Visual Question Answering using LXMERT

7 min readMay 28, 2021

Vision-language reasoning requires a certain understanding of visual concepts and language semantics, especially the need to be able to align and find relationships between these two modalities. The authors proposed the LXMERT framework to learn the connection between these languages and vision. It contains three encoders: an object-relational encoder, a language encoder, and a cross-modal encoder. In order to make the model have the ability to link vision and language semantics, 5 different representative pre-training tasks are used:

(1) Mask cross-modal language modeling

(2) Mask target prediction through ROI feature regression

(3) Masking target prediction by detected label classification

(4) Cross-modal matching

(5) Image problem solving.

These multi-modal pre-training can not only help to learn the connections within the same modal, but also help to learn the cross-modal connections.

Introduction

For visual-content understanding, people have developed several backbone models shown their effectiveness on large vision datasets also show the generalizability of these pre-trained (especially on ImageNet) backbone models by fine-tuning them on different tasks. In terms of language understanding, last year, we witnessed strong progress towards building a universal backbone model with large-scale contextualized language model pre-training. Despite these influential single modality works, large-scale pretraining and fine-tuning studies for the modality-pair of vision and language are still under-developed. In order to better learn the cross-modal alignments between vision and language, we next pre-train our model with five diverse representative tasks:

(1) masked cross-modality language modeling,

(2) masked object prediction via RoI-feature regression,

(3) masked
object prediction via detected-label classification,

(4) cross-modality matching, and

(5) image question answering.

Further, to show the generalizability of our pre-trained model, we fine-tune LXMERT on a challenging visual reasoning task, Natural Language for Visual Reasoning.

2. Model Architecture

We build our cross-modality model with self attention and cross-attention layers following the recent progress in designing natural language processing models. As shown in Fig, our model takes two inputs: an image and its related sentence (e.g., a caption or a question). Via careful design and combination of these self-attention and cross-attention layers, our model is able to generate language representations, image representations, and cross-modality representations from the inputs.

2.1 Input Embeddings

The input embedding layers in LXMERT convert the inputs (i.e., an image and a sentence) into two sequences of features: word-level sentence embeddings and object-level image embeddings. These embedding features will be further processed by the latter encoding layers.

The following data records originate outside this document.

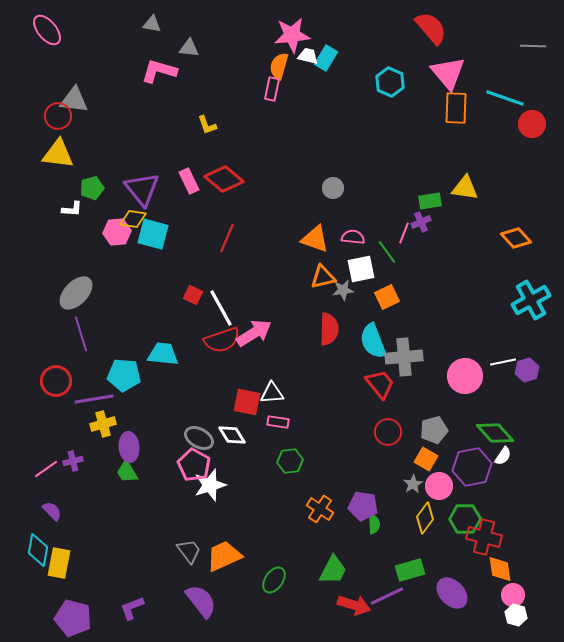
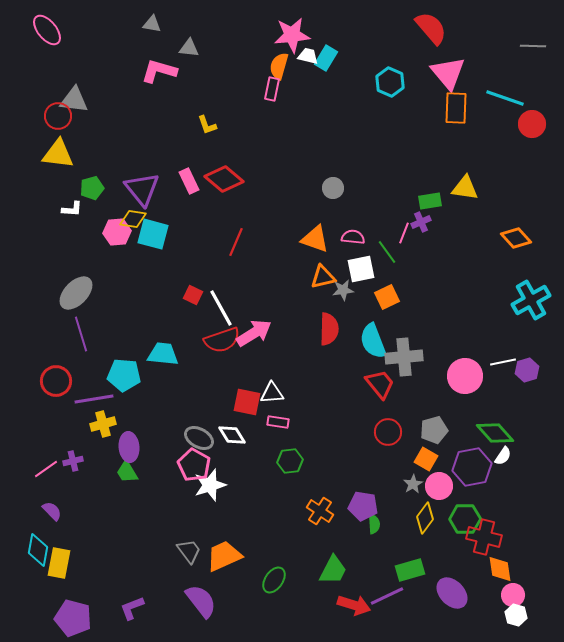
red line at (227, 238): moved 9 px right, 4 px down
orange cross at (320, 509): moved 2 px down
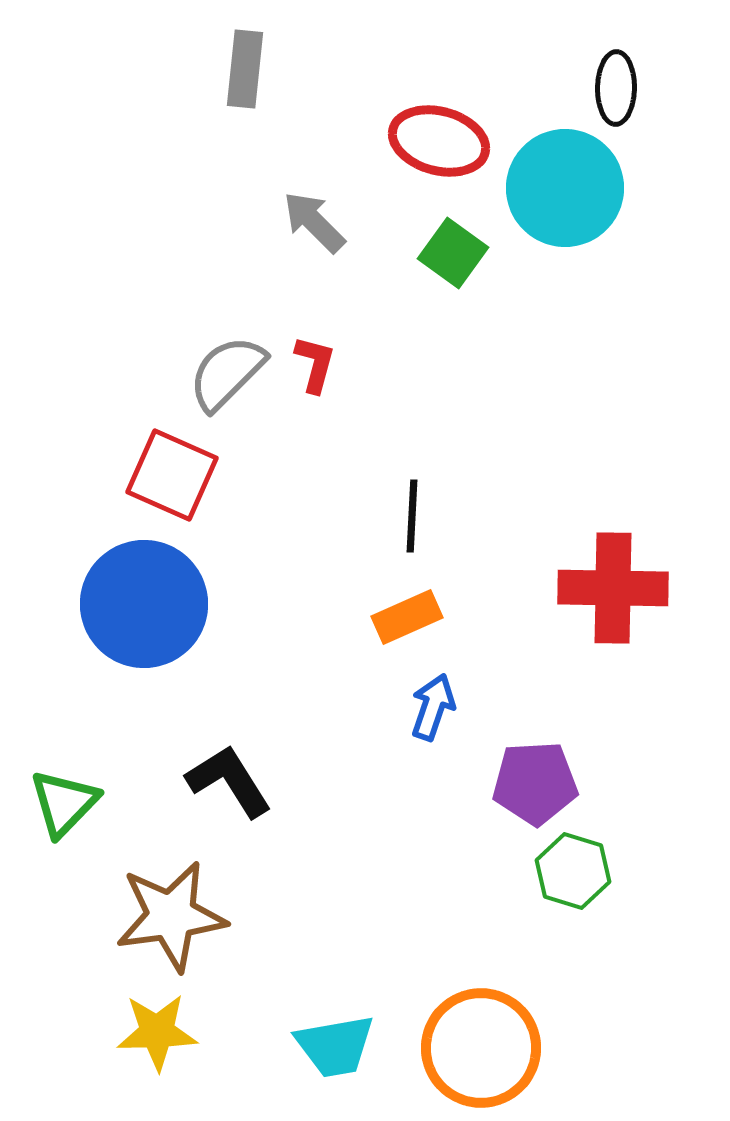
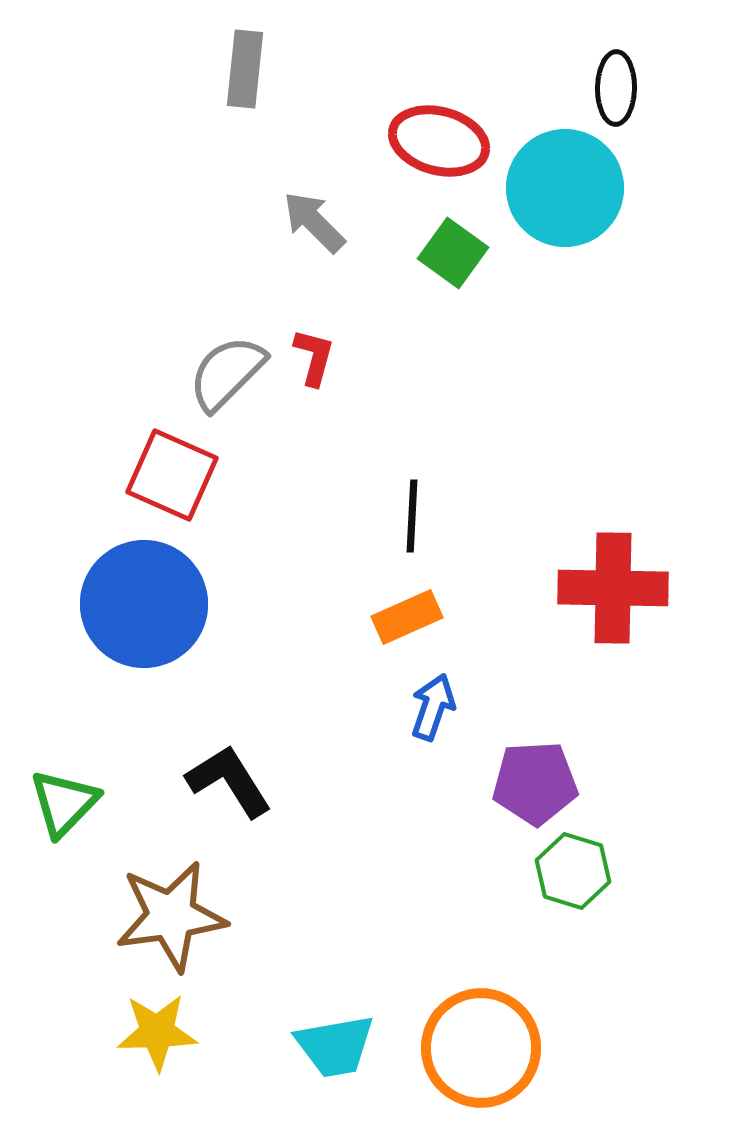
red L-shape: moved 1 px left, 7 px up
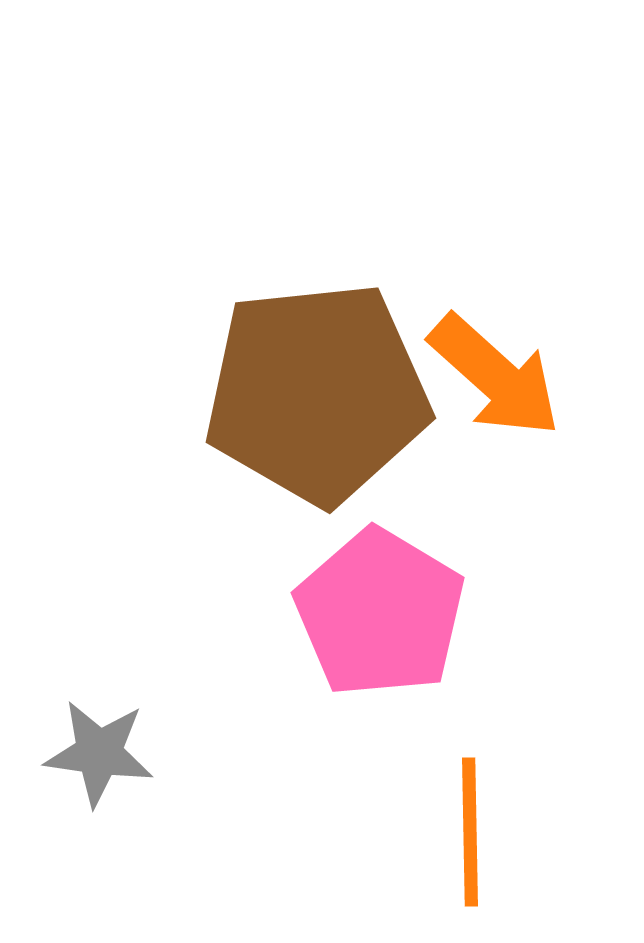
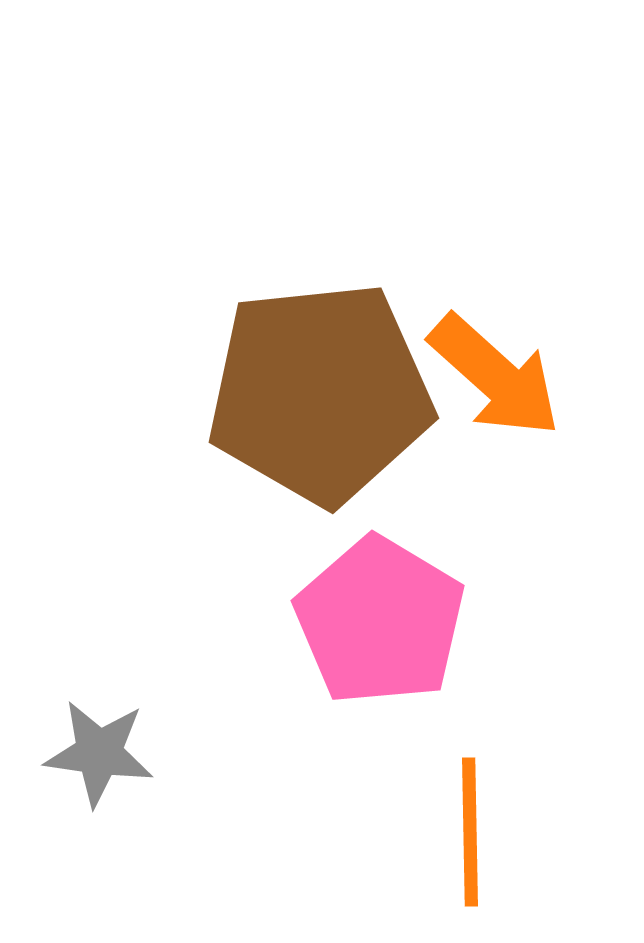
brown pentagon: moved 3 px right
pink pentagon: moved 8 px down
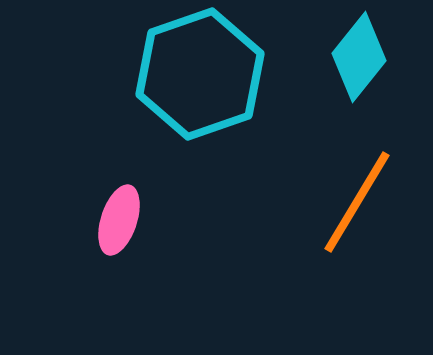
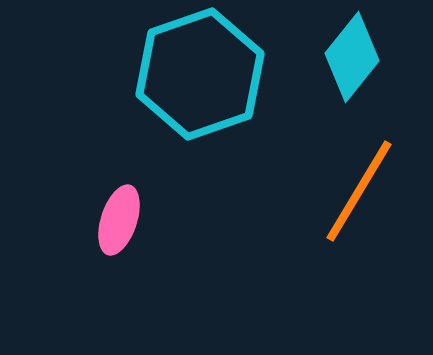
cyan diamond: moved 7 px left
orange line: moved 2 px right, 11 px up
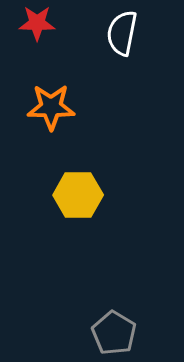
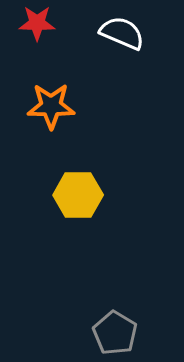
white semicircle: rotated 102 degrees clockwise
orange star: moved 1 px up
gray pentagon: moved 1 px right
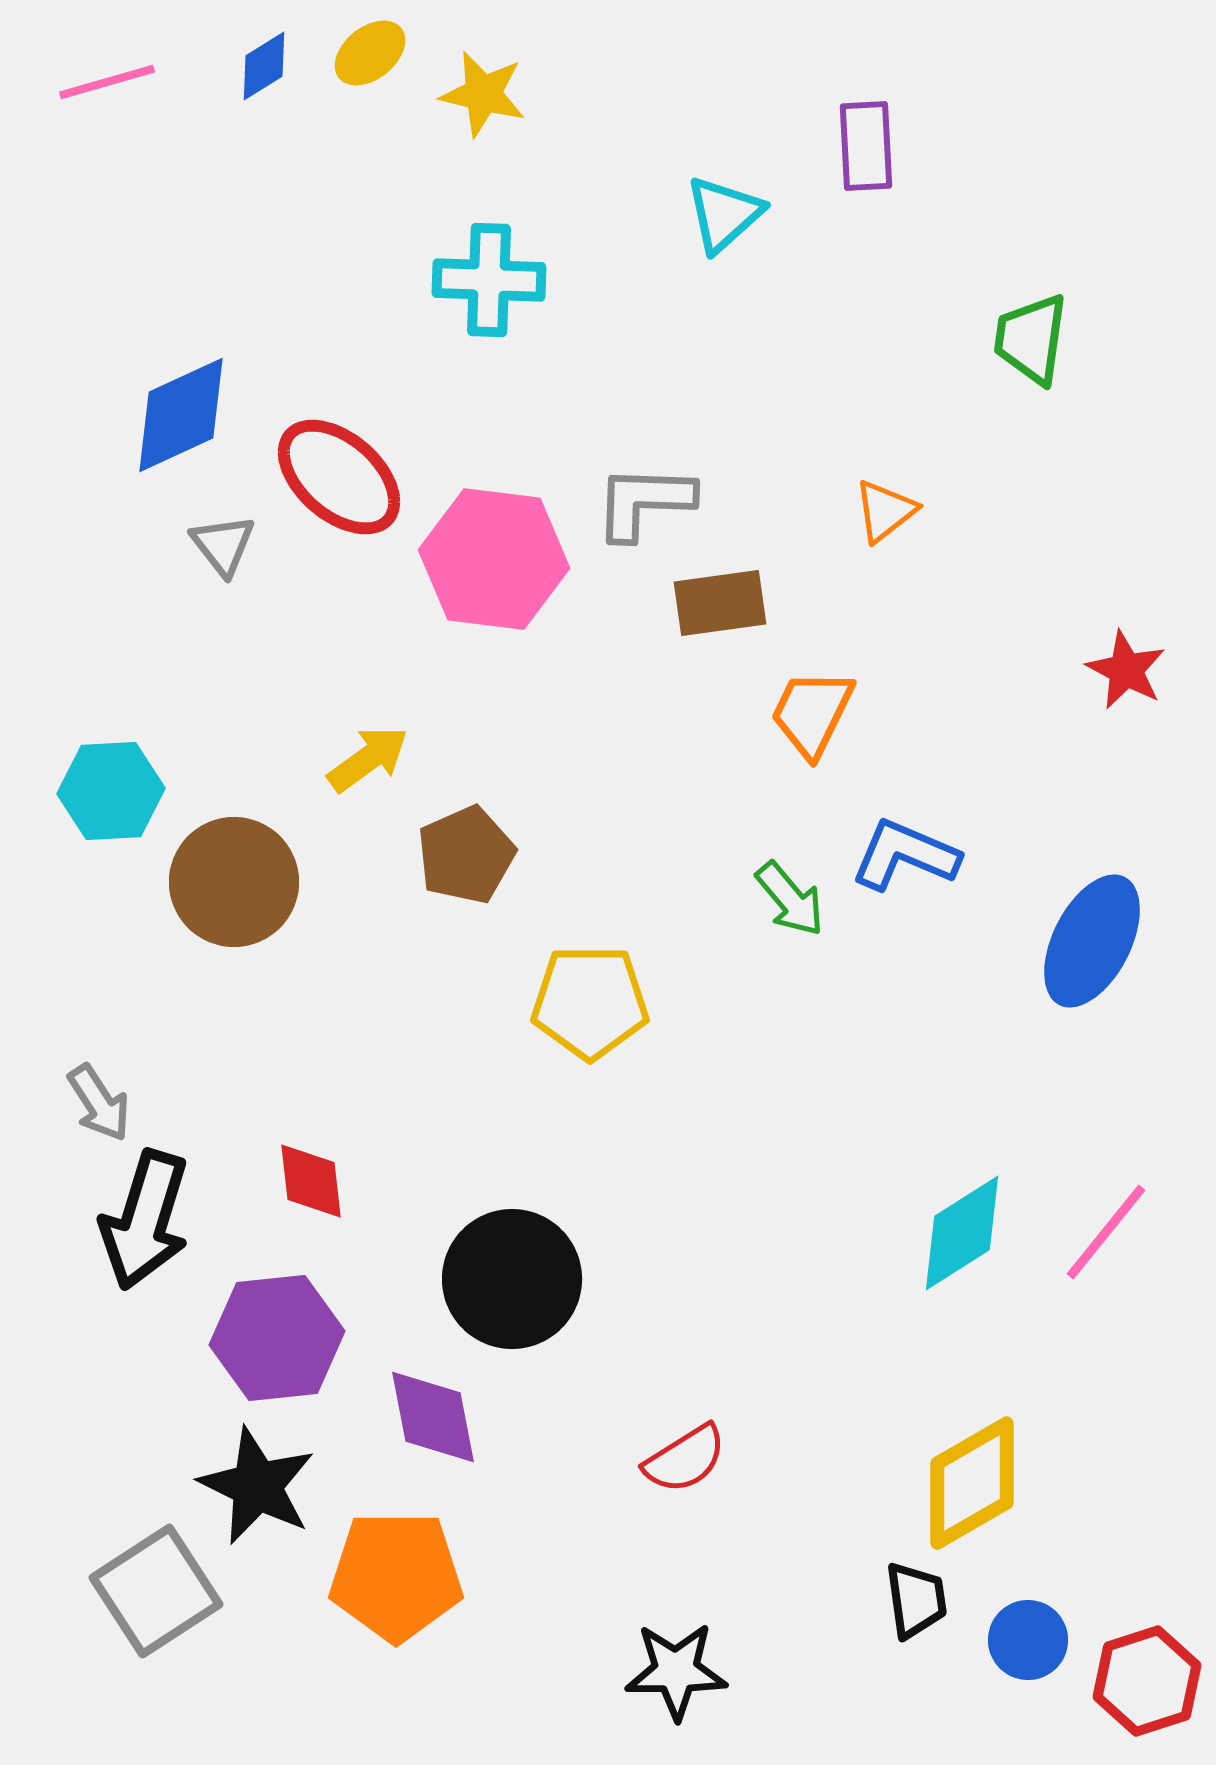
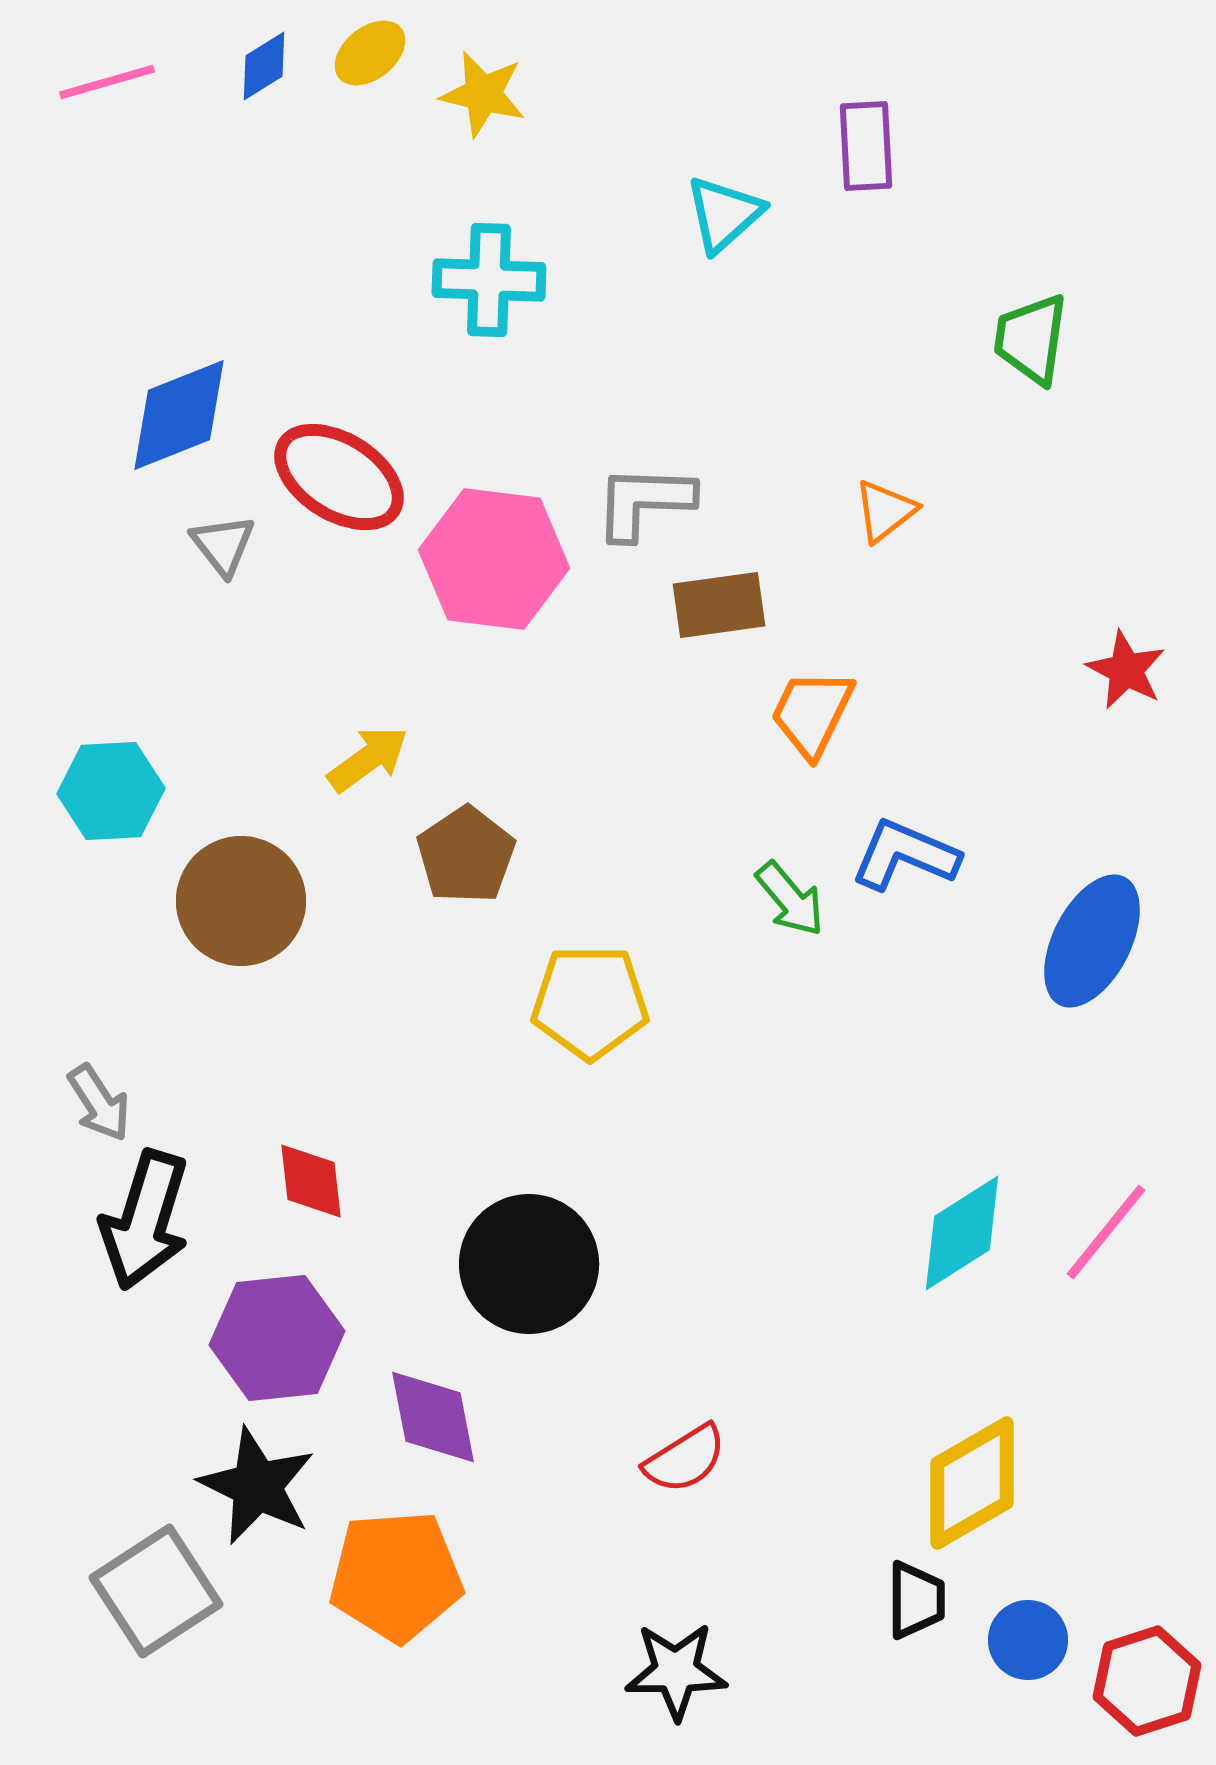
blue diamond at (181, 415): moved 2 px left; rotated 3 degrees clockwise
red ellipse at (339, 477): rotated 9 degrees counterclockwise
brown rectangle at (720, 603): moved 1 px left, 2 px down
brown pentagon at (466, 855): rotated 10 degrees counterclockwise
brown circle at (234, 882): moved 7 px right, 19 px down
black circle at (512, 1279): moved 17 px right, 15 px up
orange pentagon at (396, 1576): rotated 4 degrees counterclockwise
black trapezoid at (916, 1600): rotated 8 degrees clockwise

Word-Level Sentence Embeddings :

A sentence is first split into words(w1,….,wn) with length of n by the same Word Piece Tokenizer. Next as shown in the figure, the word wi and its index are projected to vectors by embeddings sub-layers and then added to the index-aware word embeddings

Object-Level Image Embeddings :

Instead of using the feature map output by a convolutional neural network in taking the features of detected objects as the embeddings of images. Each object is represented by its position feature (i.e., bounding box coordinates) and its 2048 dimensional region-of-interest (RoI) feature.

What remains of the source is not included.